There might also be a problem with fsck, when i ran that on the larger fs i think there was no output after the line about the fs being clean. And so i cancelled it after a minute or so. (i did not retry with current kernel and tools build)
Kernel is ac3ab6a511717db1644ded49a6f417304abba048, 5.11.21-1-bcachefs-git-323068-gac3ab6a51171
on Arch Linux (linux-bcachefs-git
from AUR)
Edit: i've found that the rebalance thread can come back without a reboot, though there was a suspend in between.
Still occuring on 8ea0358a147c09a608a83bff2beba9729525ccb5 and 05ed308a527fd595910dcfe5a67d9cac04490e37.

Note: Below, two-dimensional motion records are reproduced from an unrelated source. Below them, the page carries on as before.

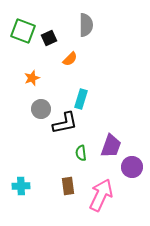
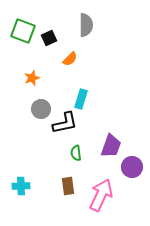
green semicircle: moved 5 px left
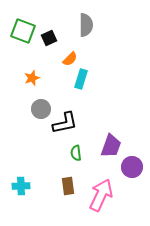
cyan rectangle: moved 20 px up
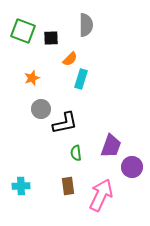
black square: moved 2 px right; rotated 21 degrees clockwise
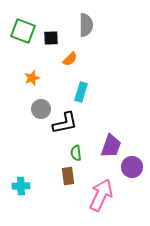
cyan rectangle: moved 13 px down
brown rectangle: moved 10 px up
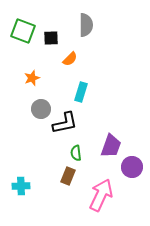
brown rectangle: rotated 30 degrees clockwise
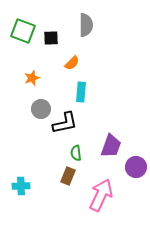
orange semicircle: moved 2 px right, 4 px down
cyan rectangle: rotated 12 degrees counterclockwise
purple circle: moved 4 px right
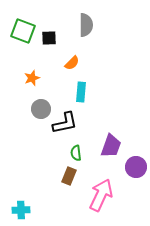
black square: moved 2 px left
brown rectangle: moved 1 px right
cyan cross: moved 24 px down
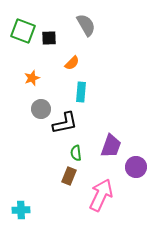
gray semicircle: rotated 30 degrees counterclockwise
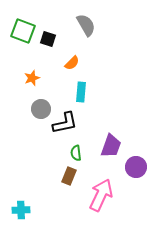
black square: moved 1 px left, 1 px down; rotated 21 degrees clockwise
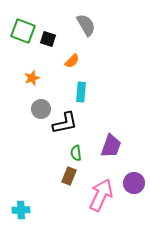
orange semicircle: moved 2 px up
purple circle: moved 2 px left, 16 px down
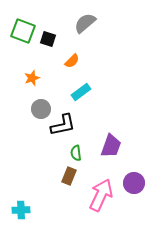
gray semicircle: moved 1 px left, 2 px up; rotated 100 degrees counterclockwise
cyan rectangle: rotated 48 degrees clockwise
black L-shape: moved 2 px left, 2 px down
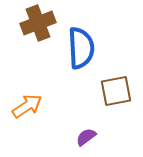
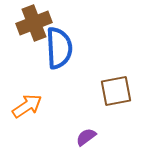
brown cross: moved 4 px left
blue semicircle: moved 22 px left
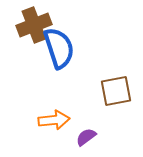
brown cross: moved 2 px down
blue semicircle: rotated 15 degrees counterclockwise
orange arrow: moved 27 px right, 14 px down; rotated 28 degrees clockwise
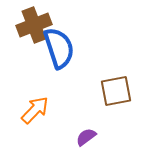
orange arrow: moved 19 px left, 10 px up; rotated 40 degrees counterclockwise
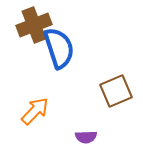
brown square: rotated 12 degrees counterclockwise
orange arrow: moved 1 px down
purple semicircle: rotated 145 degrees counterclockwise
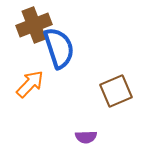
orange arrow: moved 5 px left, 27 px up
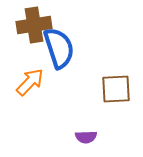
brown cross: rotated 12 degrees clockwise
orange arrow: moved 2 px up
brown square: moved 2 px up; rotated 20 degrees clockwise
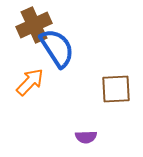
brown cross: rotated 16 degrees counterclockwise
blue semicircle: moved 2 px left; rotated 15 degrees counterclockwise
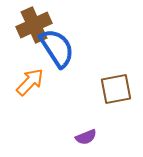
brown square: rotated 8 degrees counterclockwise
purple semicircle: rotated 20 degrees counterclockwise
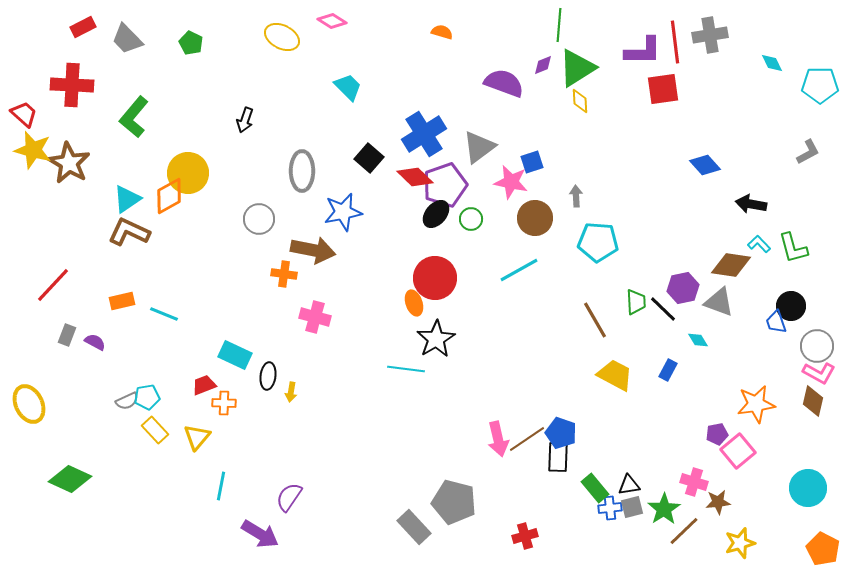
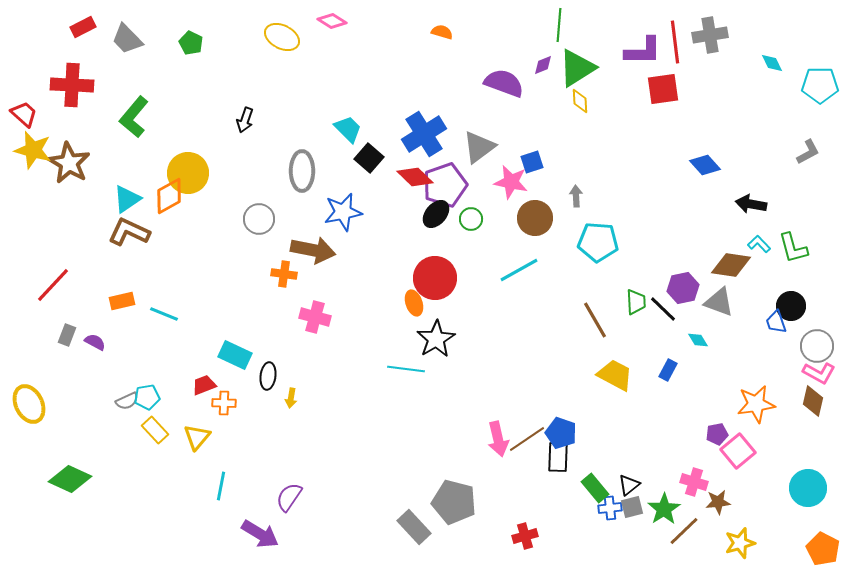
cyan trapezoid at (348, 87): moved 42 px down
yellow arrow at (291, 392): moved 6 px down
black triangle at (629, 485): rotated 30 degrees counterclockwise
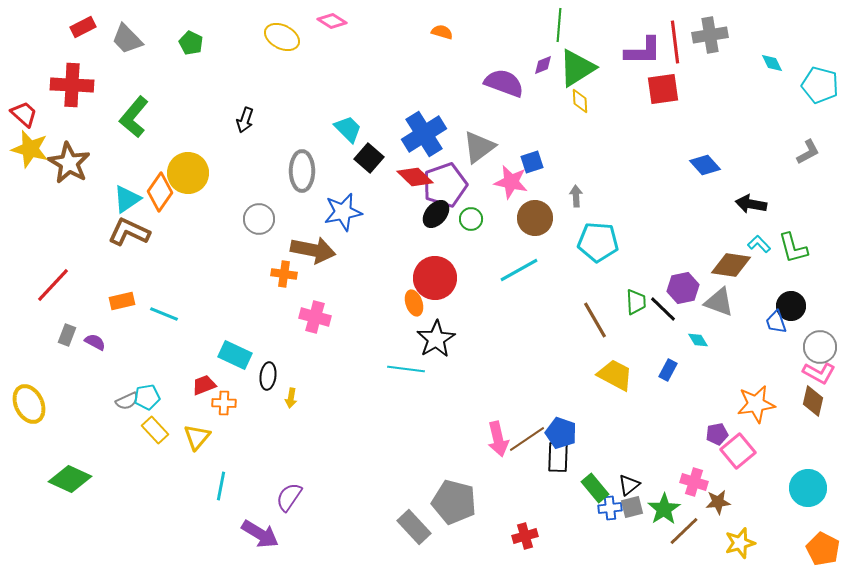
cyan pentagon at (820, 85): rotated 15 degrees clockwise
yellow star at (33, 150): moved 3 px left, 1 px up
orange diamond at (169, 196): moved 9 px left, 4 px up; rotated 27 degrees counterclockwise
gray circle at (817, 346): moved 3 px right, 1 px down
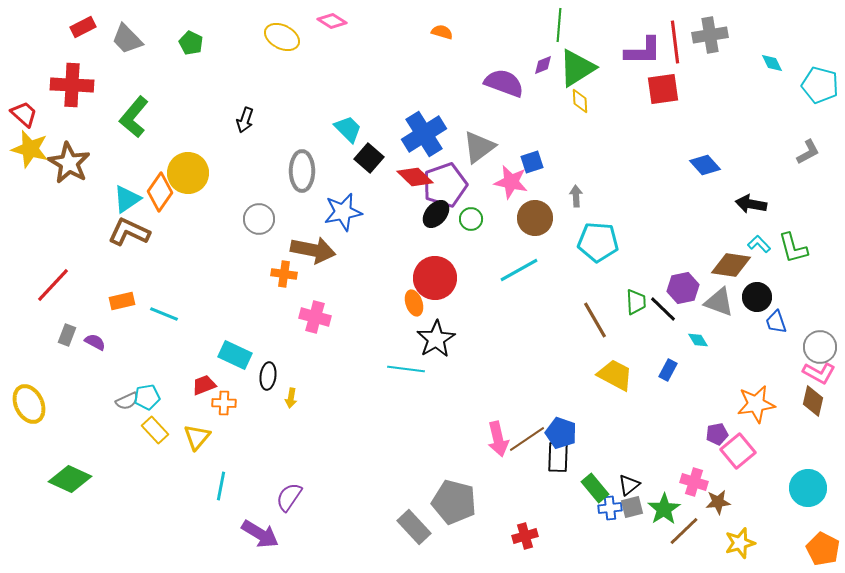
black circle at (791, 306): moved 34 px left, 9 px up
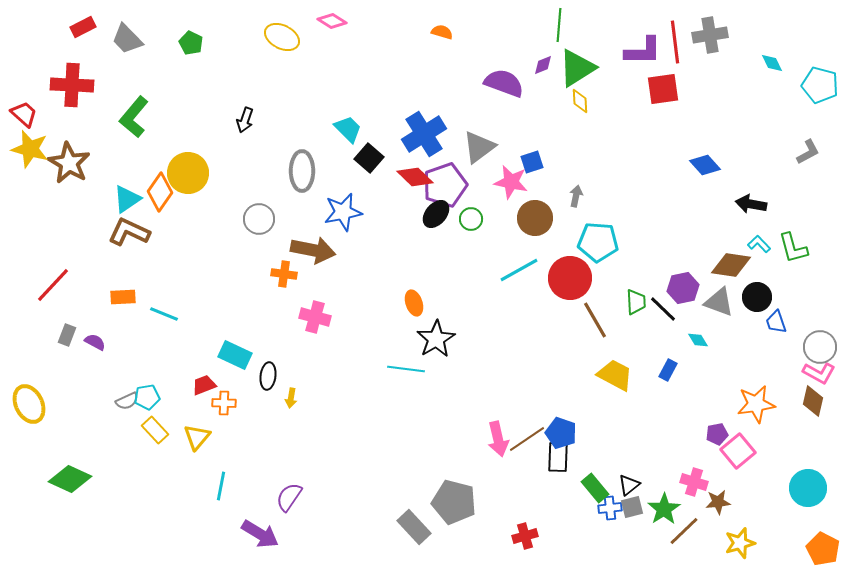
gray arrow at (576, 196): rotated 15 degrees clockwise
red circle at (435, 278): moved 135 px right
orange rectangle at (122, 301): moved 1 px right, 4 px up; rotated 10 degrees clockwise
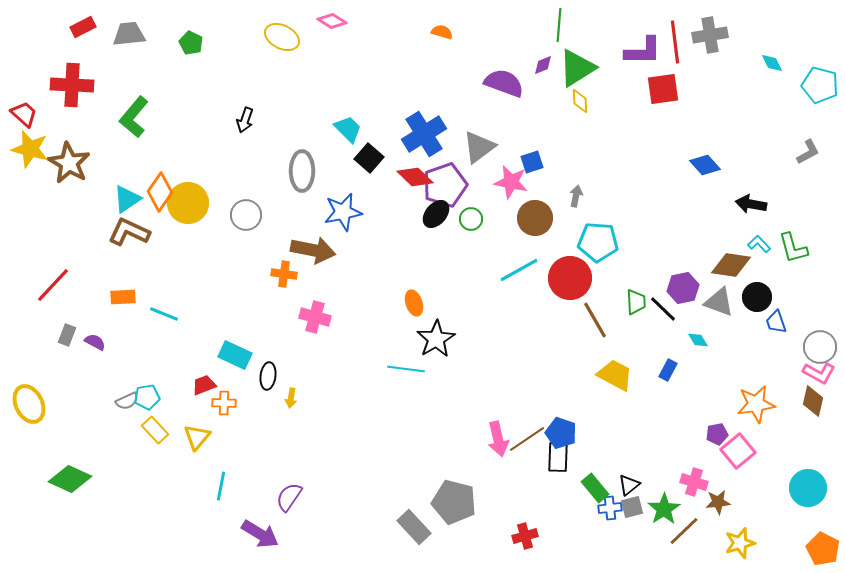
gray trapezoid at (127, 39): moved 2 px right, 5 px up; rotated 128 degrees clockwise
yellow circle at (188, 173): moved 30 px down
gray circle at (259, 219): moved 13 px left, 4 px up
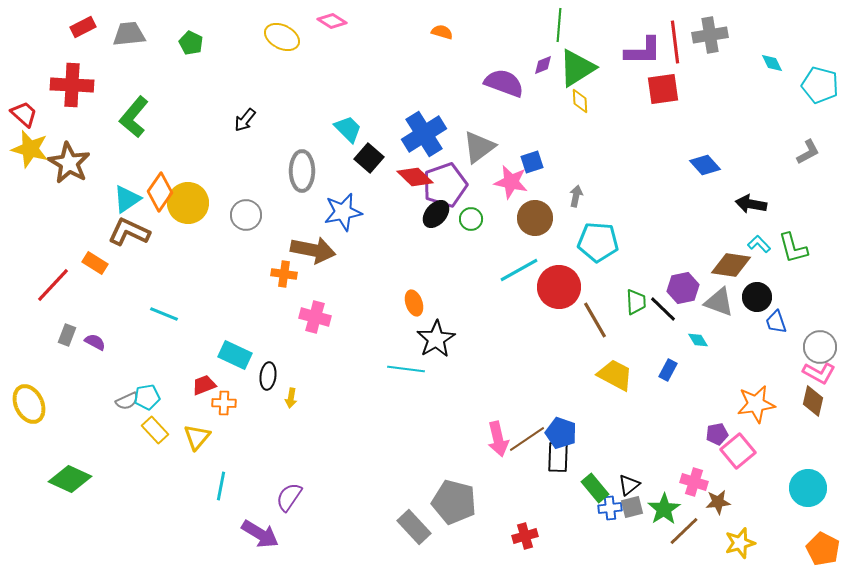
black arrow at (245, 120): rotated 20 degrees clockwise
red circle at (570, 278): moved 11 px left, 9 px down
orange rectangle at (123, 297): moved 28 px left, 34 px up; rotated 35 degrees clockwise
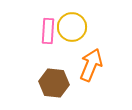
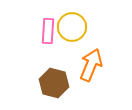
brown hexagon: rotated 8 degrees clockwise
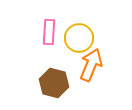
yellow circle: moved 7 px right, 11 px down
pink rectangle: moved 1 px right, 1 px down
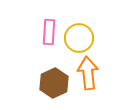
orange arrow: moved 3 px left, 8 px down; rotated 28 degrees counterclockwise
brown hexagon: rotated 20 degrees clockwise
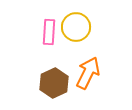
yellow circle: moved 3 px left, 11 px up
orange arrow: rotated 32 degrees clockwise
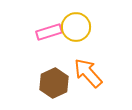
pink rectangle: rotated 70 degrees clockwise
orange arrow: rotated 68 degrees counterclockwise
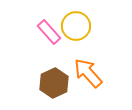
yellow circle: moved 1 px up
pink rectangle: rotated 65 degrees clockwise
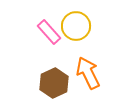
orange arrow: rotated 16 degrees clockwise
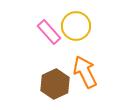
orange arrow: moved 3 px left, 1 px up
brown hexagon: moved 1 px right, 1 px down
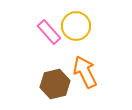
brown hexagon: rotated 12 degrees clockwise
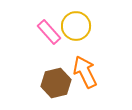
brown hexagon: moved 1 px right, 1 px up
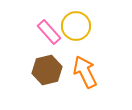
brown hexagon: moved 9 px left, 13 px up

Would it be helpful to monitor some values over time? Some of the values coming out of sysfs already, even? I am already collecting some stuff from bcachefs into a prometheus+grafana setup, so that might be helpful in troubleshooting.
edit: i'm now blanket-collecting most numbers in sysfs
On each reboot the system takes a few hours in rebalance to stop having constant io. It is a newly formated fs but i did have some power failures (yay dead ups). Performance is ok but a bit concerning to have 3-4 hours of hdd io thrashing per day.
Not really sure what more you need to debug so please tell me.